Frerich Raabe Frerich Raabe - 1 year ago 60
Python Question

How can I partially sort a Python list?

I wrote a compiler cache for MSVC (much like ccache for gcc). One of the things I have to do is to remove the oldest object files in my cache directory to trim the cache to a user-defined size.

Right now, I basically have a list of tuples, each of which is the last access time and the file size:

# First tuple element is the access time, second tuple element is file size
items = [ (1, 42341),
(3, 22),
(0, 3234),
(2, 42342),
(4, 123) ]

Now I'd like to do a partial sort on this list so that the first N elements are sorted (where N is the number of elements so that the sum of their sizes exceeds 45000).
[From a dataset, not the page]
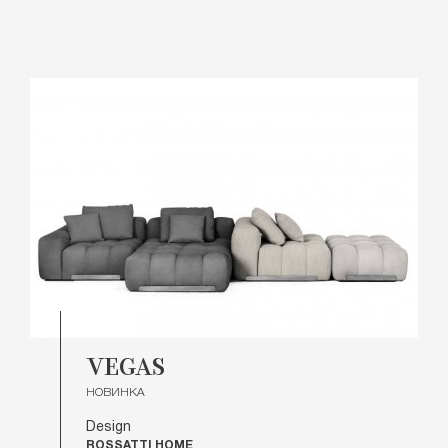
VEGAS
НОВИНКА
Design
ROSSATTI HOME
The result should be basically this:

# Partially sorted list; only first two elements are sorted because the sum of
# their second field is larger than 45000.
items = [ (0, 3234),
(1, 42341),
(3, 22),
(2, 42342),
(4, 123) ]

I don't really care about the order of the unsorted entries, I just need the N oldest items in the list whose cumulative size exceeds a certain value.

Answer Source

You could use the heapq module. Call heapify() on the list, followed by heappop() until your condition is met. heapify() is linear and heappop() logarithmic, so it's likely as fast as you can get.

size = 0
while items and size < 45000:
  item = heapq.heappop(items)
  size += item[1]
  print item


(0, 3234)
(1, 42341)